“HE DID WHAT?”
Dell Curry winced at the sudden outburst from Steve Kerr. “I saw it with my own eyes, Steve. Through some unfathomable sorcery, my own son has crafted for himself a new, greater relic – the three-point shooting amulet is remade.”
“But the original three-point amulet was destroyed a year ago,” Steve protested, unwilling to believe these words coming from the father of the Warriors’ star player. “And with its destruction, so too were destroyed the secrets of its creation.”
“Apparently it is not so,” Dell replied. “Yesterday, I saw him studying some some ancient text, a tome of great age and obscurity judging by its appearance, and I suspected his plans. But I was too late, Steve! I arrived too late to stop the amulet’s forging!”
Steve was disturbed, not only by Dell’s raw anguish, but by the very idea that a new three-point shooting amulet resided with the one person who had succumbed fully to its intoxicating effects. The prospect that the new amulet was more powerful than the first, perhaps pervaded with the powers of unknown gods or demons…the implications were too dire to even consider. “Where? Where was the deed done?” he asked quietly.
“Underneath this very arena,” Dell whispered, his eyes wide with fear. “It is possible that Stephen is still there right at this very moment, but he has doubtlessly donned the amulet, and I dare not challenge him while an item of such power touches his flesh.”
Steve, knowing what had to be done in the face of this terrible new knowledge, had already retrieved his overcoat and was pulling it over his shoulders. There was no time to lose, and he had somebody to visit. As he walked to the door of his office, he stopped and put a hand on Dell’s shoulder. “I can’t imagine how hard this must be for you as his father. But you did the right thing by coming here to tell me; if we move fast, there’s a chance — a small chance — that we can avert this looming catastrophe.”

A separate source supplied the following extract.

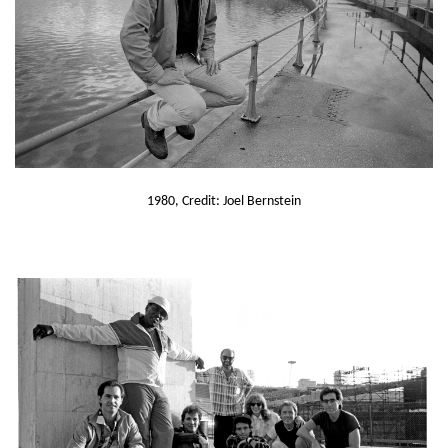
1980, Credit: Joel Bernstein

Dell nodded, unable to speak another word. Steve gripped the man’s shoulder once, tightly, then left.
Knowing that an announcement of his intended visit would be met with a rebuttal or even an attempt to flee by the man in question, Steve arrived in Indianapolis with nobody knowing his whereabouts. However, his clout around the league was such that he got all the way to the Pacers’ headquarters, and all the way to the secretary of Larry Bird, before he was stopped and questioned.
“You say you have a trade proposal for Mr. Bird?” asked the secretary, peering sternly over her glasses.

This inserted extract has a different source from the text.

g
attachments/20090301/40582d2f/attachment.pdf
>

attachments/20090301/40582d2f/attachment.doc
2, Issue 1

“That’s right, ma’am. Let’s just say, Klay Thompson can be had for the right price,” Steve answered. This tactic worked as expected; at the sound of a name that she actually recognized, the secretary granted him entry to Larry’s office at once.
Steve walked in and closed the door behind him, coughing to announce his presence. When Larry looked up from his computer screen and saw who his guest was, the color drained from his face. “No,” Larry immediately said, shaking his head. “I don’t want to hear it. Whatever it is you have to say to me, I don’t want to hear it.”
“Stephen has created a new amulet,” Steve said softly, ignoring Larry’s instructions.
Somehow, Larry grew even paler at this grave pronouncement. “I thought that knowledge to be lost,” he stammered in disbelief.
“It was,” Steve sighed. “But the allure of the original was rooted deep in his heart, and Stephen went to great lengths to recreate that knowledge, to learn the occult alchemical processes necessary for its forging himself. Even so, I suspect that he had aid from…outside forces.”
Steve glanced around the office to reassure himself that they weren’t being overheard. “No, not that,” he replied to Larry’s unasked question. “Just standard-order demon summoning. That’s the only consolation here – if Stephen had trifled with forces beyond mere demons…it is difficult to comprehend the terror that would follow.”
“So what do you want me to do?” Larry asked testily, regaining some of his usual vigor as the initial shock wore off. “I’m an old man, Steve. I can’t do this anymore. If I put on that amulet I would likely have a stroke.”
“But you would put it on anyway,” Steve murmured. “Because somewhere in that mind of yours, the allure of a new, more powerful three-point shooting amulet is irresistible.” Larry seemed ready to protest, then slumped in his seat. “I know because I, too, feel its draw upon me,” Steve continued, feeling pity for the scared-looking man in front of him. “That’s why we have to work together to stop Stephen. Not just to protect the integrity of three-point shooting in the NBA, but for ourselves, for our own sanity.”
Larry sighed heavily, shakily. His eyes were closed, and it was a long time before he spoke again. “I will help you. But I’m getting way too old for his.”